The red-meat rhetoric fed to Republican primary-goers won’t win over the vast majority of moderate Americans whose votes will determine our next president.
So while most consider the Romney as well-oiled weather vane gibe to be negative, the paper begs to differ. “Frankly, we can’t wait for Romney to start over. … Romney should shake the Etch A Sketch and shake it hard.”
Writing in the Portsmouth Herald, Shir Haberman compares the New Hampshire House with the Senate.
He describes the physical differences between the Senate chamber and Representatives’ Hall. He contrasts the differences in mood between the two chambers. But Haberman notes the recent legislative action in the Senate — where Senators killed a number of House initiatives — and says the most striking difference is “common sense.”
The most striking difference between the two legislative bodies, however, appears to be common sense. While the House is all about making statements about the “over-reaching” of the judiciary, curtailing the role of the federal government in state affairs (read as opposition to Obamacare and environmental controls) and social conservatism, the Senate appears to much more practical in its approach.
The New Hampshire House and Senate have both passed legislation (House Bill 1607 and Senate Bill 372) that would grant businesses tax credits for contributions to a voucher program that would reimburse the educational expenses of students attending private, parochial and home schools.
Proponents of the private school voucher program claim it would improve the quality of education by offering more school choice and increasing competition. An editorial in the Portsmouth Herald dismisses that canard and denounces the legislation as “a vote to damage public schools.”
The vouchers take money from public schools in two ways. First, a tax credit given to a business is a tax not collected by the state. Second, when a student leaves a public school, the state funding that supported that student goes away, but the fixed costs to the schools remain unchanged….
The result would be either higher local property taxes or more cuts to our public schools, lost educational opportunities for our children, and a hollow victory for those who embrace the deluded notion that somehow our country would be better off without public schools.
Even right-wing provocateur Mark Brighton has had enough of House Speaker Bill O’Brien’s threats and intimidation. And he has some advice for the targets of O’Brien’s wrath: Stand up to the bully!
It seems that N.H. Speaker of the House William O’Brien, other than being a Republican, is a nasty piece of work. At first we just assumed that Democrats were being petulant because they had lost big time, but then O’Brien’s fellow Republicans also began squawking.
If the speaker is a loudmouth jerk, then he needs to be bested… You folks need to take your power back. Stand up to the bully!
Romney has distanced himself from his signature achievement, arguing that while near-universal health care was right for Massachusetts, it is not right for the nation and individual states should decide what is best for their citizens. We understand the political need for him to say this, but we don’t buy it. Reducing the number of uninsured in Massachusetts made good economic sense for the Bay State and it makes good sense for the nation.
— Portsmouth Herald editorial endorsing Mitt Romney for GOP presidential nomination.
The Portsmouth Herald calls on House Republicans to repeal the tobacco tax cut.
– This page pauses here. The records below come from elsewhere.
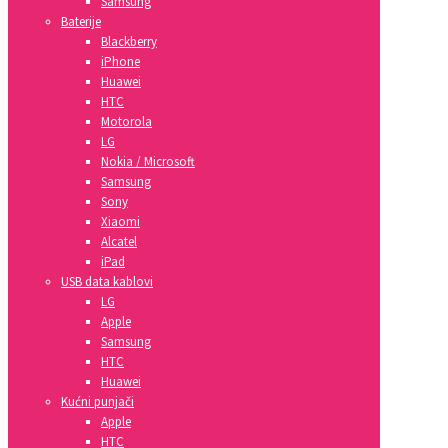
Samsung
Baterije
Blackberry
iPhone
Huawei
HTC
Motorola
LG
Nokia / Microsoft
Samsung
Sony
Xiaomi
Alcatel
iPad
USB data kablovi
LG
Apple
Samsung
HTC
Huawei
Kućni punjači
Apple
HTC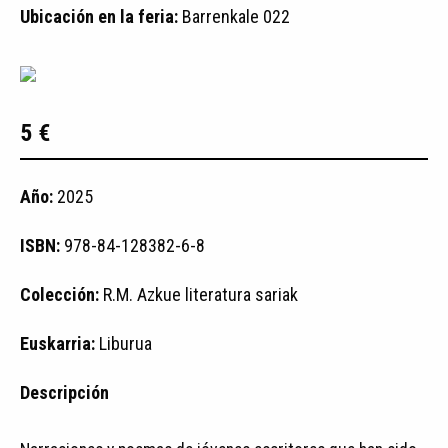
Ubicación en la feria:
Barrenkale 022
5 €
Año:
2025
ISBN:
978-84-128382-6-8
Colección:
R.M. Azkue literatura sariak
Euskarria:
Liburua
Descripción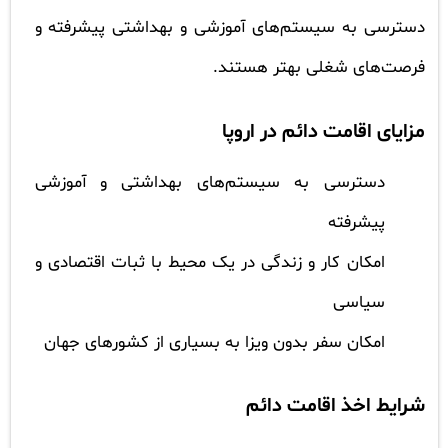
دسترسی به سیستم‌های آموزشی و بهداشتی پیشرفته و
فرصت‌های شغلی بهتر هستند.
مزایای اقامت دائم در اروپا
دسترسی به سیستم‌های بهداشتی و آموزشی
پیشرفته
امکان کار و زندگی در یک محیط با ثبات اقتصادی و
سیاسی
امکان سفر بدون ویزا به بسیاری از کشورهای جهان
شرایط اخذ اقامت دائم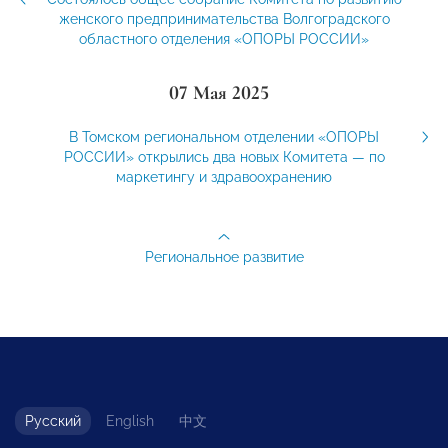
женского предпринимательства Волгоградского
областного отделения «ОПОРЫ РОССИИ»
07 Мая 2025
В Томском региональном отделении «ОПОРЫ
РОССИИ» открылись два новых Комитета — по
маркетингу и здравоохранению
Региональное развитие
Русский
English
中文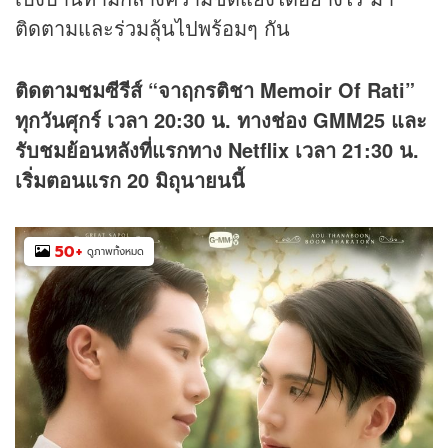
ติดตามและร่วมลุ้นไปพร้อมๆ กัน
ติดตามชมซีรีส์ “จาฤกรติชา Memoir Of Rati”
ทุกวันศุกร์ เวลา 20:30 น. ทางช่อง GMM25 และ
รับชมย้อนหลังที่แรกทาง Netflix เวลา 21:30 น.
เริ่มตอนแรก 20 มิถุนายนนี้
50
+
ดูภาพทั้งหมด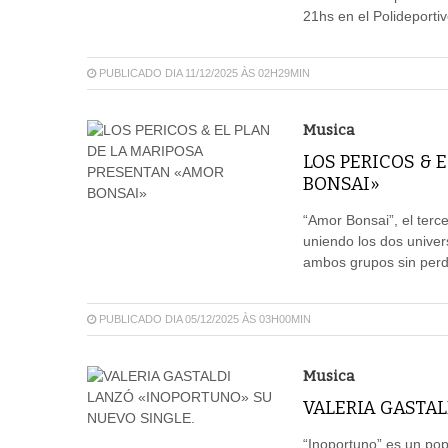
21hs en el Polideportiv
PUBLICADO DIA 11/12/2025 ÀS 02H29MIN
Musica
LOS PERICOS & 
BONSAI»
“Amor Bonsai”, el terce
uniendo los dos univer
ambos grupos sin perd
PUBLICADO DIA 05/12/2025 ÀS 03H00MIN
Musica
VALERIA GASTAL
“Inoportuno” es un pop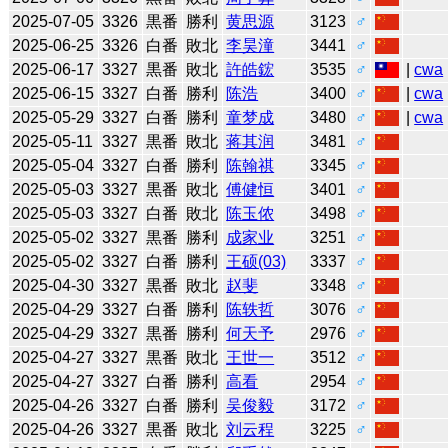
2025-07-05
3326
黒番
勝利
黄思源
3123
♂
2025-06-25
3326
白番
敗北
李昊潼
3441
♂
2025-06-17
3327
黒番
敗北
許皓鋐
3535
♂
|
cwa
2025-06-15
3327
白番
勝利
陈浩
3400
♂
|
cwa
2025-05-29
3327
白番
勝利
童梦成
3480
♂
|
cwa
2025-05-11
3327
黒番
敗北
蒋其润
3481
♂
2025-05-04
3327
白番
勝利
陈翰祺
3345
♂
2025-05-03
3327
黒番
敗北
傅健恒
3401
♂
2025-05-03
3327
白番
敗北
陈玉侬
3498
♂
2025-05-02
3327
黒番
勝利
成家业
3251
♂
2025-05-02
3327
白番
勝利
王硕(03)
3337
♂
2025-04-30
3327
黒番
敗北
赵斐
3348
♂
2025-04-29
3327
白番
勝利
陈轶哲
3076
♂
2025-04-29
3327
黒番
勝利
何天予
2976
♂
2025-04-27
3327
黒番
敗北
王世一
3512
♂
2025-04-27
3327
白番
勝利
高看
2954
♂
2025-04-26
3327
白番
勝利
吴俊毅
3172
♂
2025-04-26
3327
黒番
敗北
刘云程
3225
♂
And while you’re at it, they write, get rid of Speaker Bill O’Brien and Majority Leader D.J. Bettencourt.
The tortured logic used to justify New Hampshire House Speaker Bill O’Brien’s insistence on cutting the state’s tobacco tax by 10 cents a pack has cost the state $11 million since July, and it will continue to cost the state millions of dollars until common sense prevails and the tax cut is repealed.
On this issue, it seems the House leaders who like to say they are fiscally responsible are either blinded by ideology or so beholden to special interests that the lies just effortlessly flow from their lips.
It’s time to repeal the tobacco tax cut and it’s also past time for House Republicans to find leadership better able to represent the interests of the people of New Hampshire rather than corporately funded ideologues.
Conventional wisdom says we shouldn’t read too much into the results of a low-turnout special election. In many ways, however, today’s Rockingham District 14 race is a microcosm of the ideological battles being waged in the state House. The Portsmouth Herald says the results will have “major implications.”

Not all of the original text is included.